As Abortion Bans Lead to Women’s Deaths, Talks & a Podcast Mark the 126th Anniversary of Emma Gill’s Passing

Exactly 126 years after Emma Gills’s remains were found in a Bridgeport, Connecticut, pond — mutilated in an attempt to conceal that she’d died after an illegal abortion — several events took me back to Connecticut to talk about that 1898 discovery.

As a guest speaker at the Hartford Medical Society’s annual meeting, I was honored to share the stage with state Senator Saud Anwar, M.D. I told the 100-plus physicians gathered at the Mark Twain House about Emma Gill’s real-life story, which, sadly, is more relevant than ever now, as abortion bans elsewhere are leading to women’s deaths.

In a moving speech, Senator Anwar spoke of the laws he and other Connecticut legislators have passed to ensure that, if Emma Gill were alive today, she’d get the abortion care she needed. As an author, I was moved to hear him repeatedly invoke Emma’s name. Her name has eroded on the stone above her grave, but it has not been forgotten.

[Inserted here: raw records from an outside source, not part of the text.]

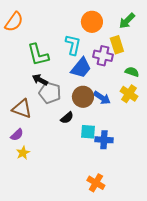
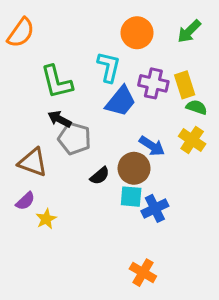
yellow rectangle: (117, 45) -> (185, 85), moved
brown circle: (83, 97) -> (134, 168), moved
blue cross: (104, 140) -> (155, 208), turned -30
yellow star: (23, 153) -> (46, 219), moved

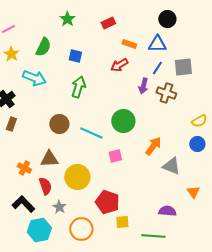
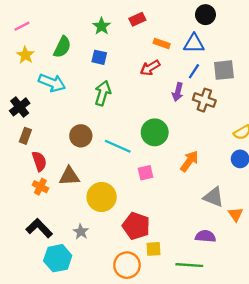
green star: (67, 19) -> (102, 26), moved
gray triangle: (171, 166) -> (214, 197), moved
red semicircle: (45, 186) -> (39, 161), moved
orange circle: (81, 229) -> (127, 265), moved

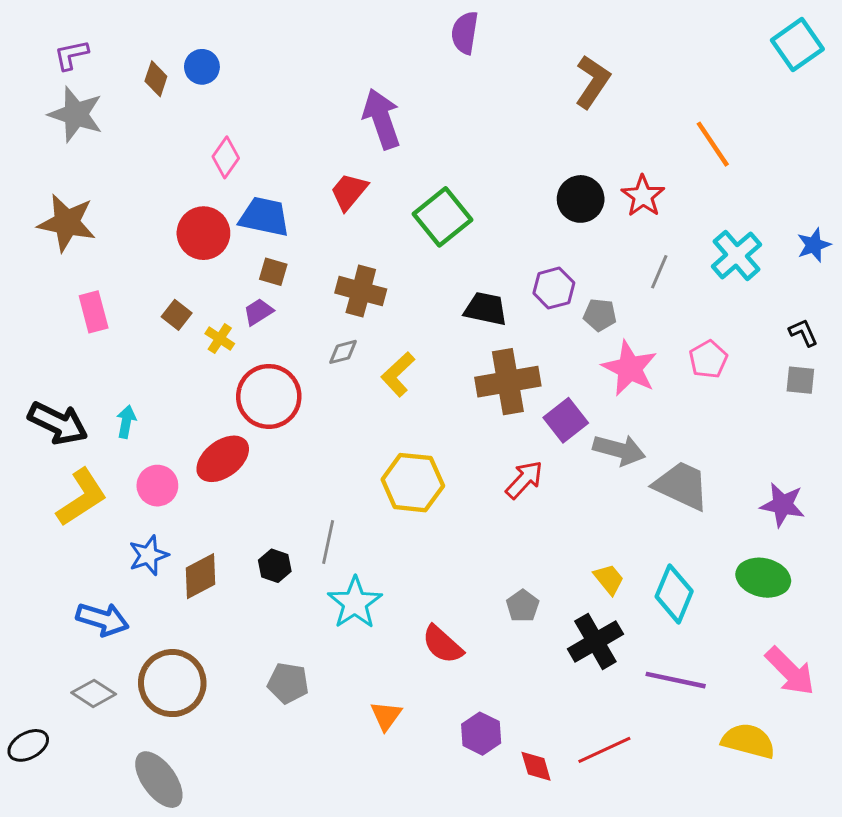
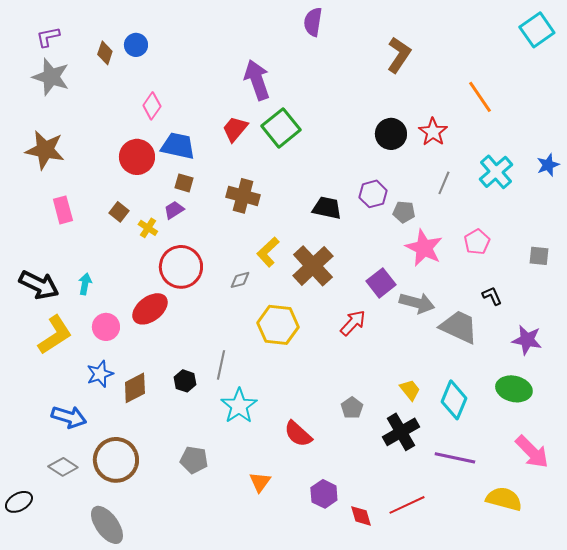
green square: (443, 217) -> (281, 128), moved
black L-shape: (803, 333) -> (492, 296), moved
gray diamond: (343, 352) -> (240, 280), moved
brown cross: (508, 382) -> (313, 266), moved, turned -33

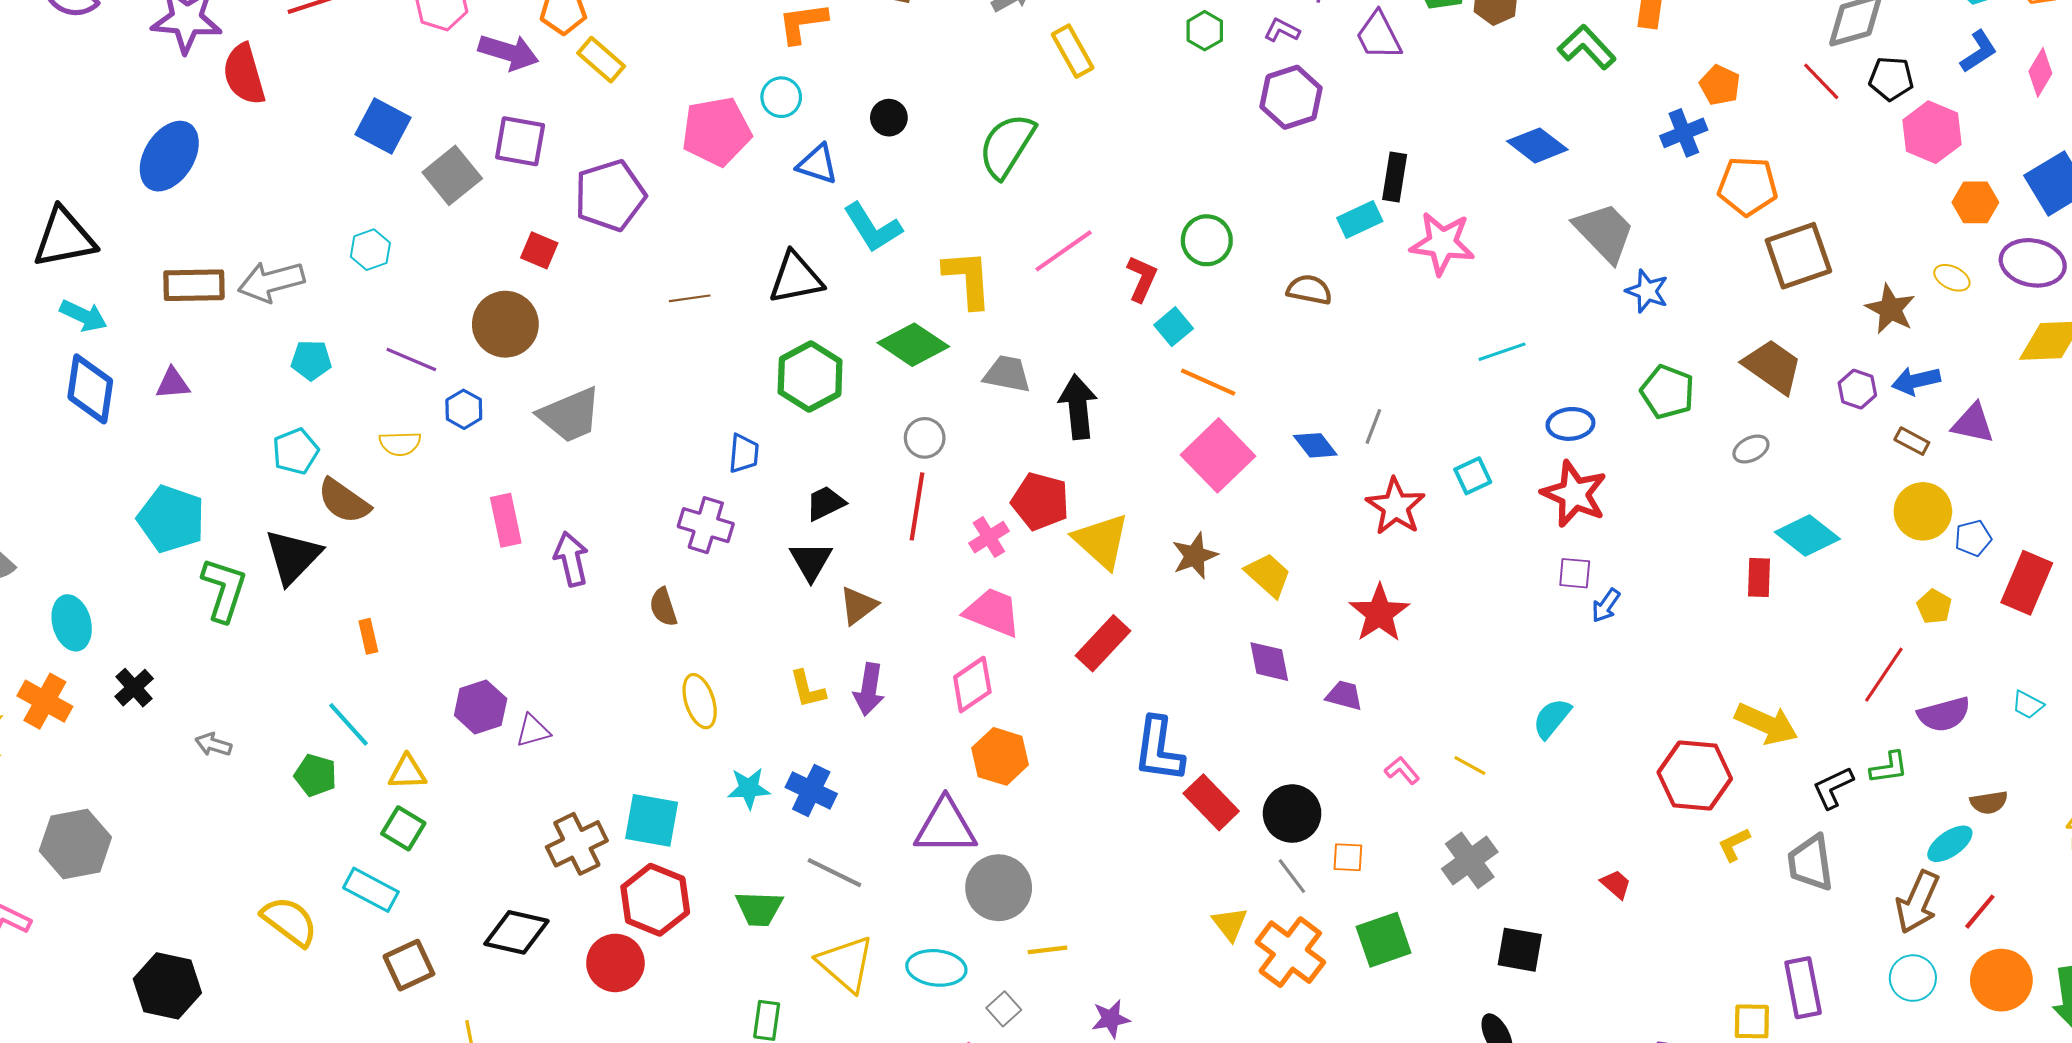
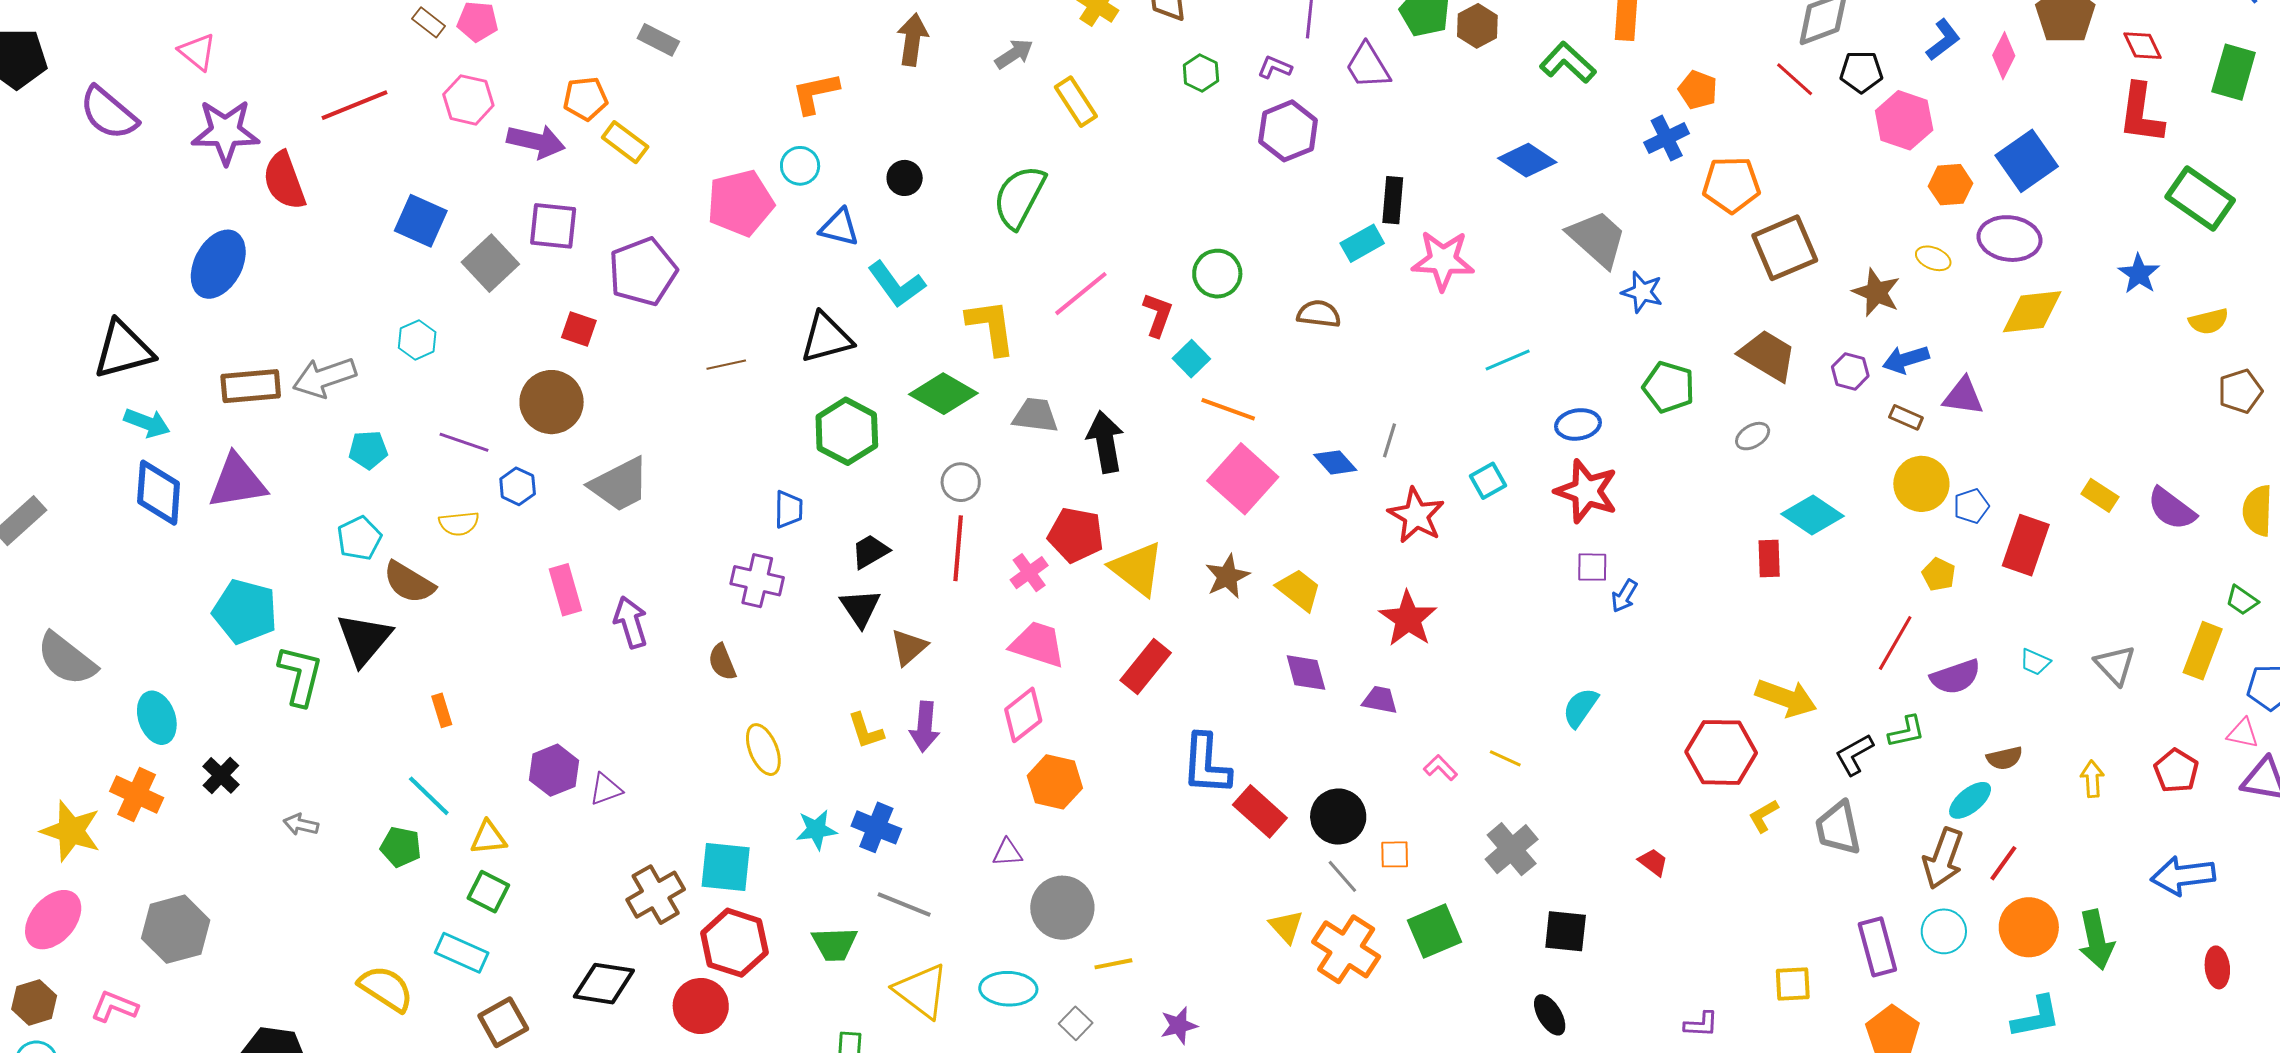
purple triangle: (173, 383) -> (237, 482), size x1.8
purple triangle: (945, 826) -> (1007, 853), size x0.5
purple rectangle: (1803, 988) -> (1877, 947), moved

My flyer got a bit wrinkled in all the excitement.

A week after the Hartford event, I presented a slide talk at the Bridgeport Public Library, where I’d done much of my research. The audience was small but appreciative, and I was able to connect with an old high school friend.

The Bridgeport library, where I spent many of the happiest hours of my childhood, also recently released an interview I did a while back for their “Bridgeport Unmasked” podcast. My interviewer, librarian Adam Cleri, has a great radio voice. In another era, he could have been the announcer for an adventure radio series like the Green Hornet. He’d read my book carefully and asked many thought-provoking questions.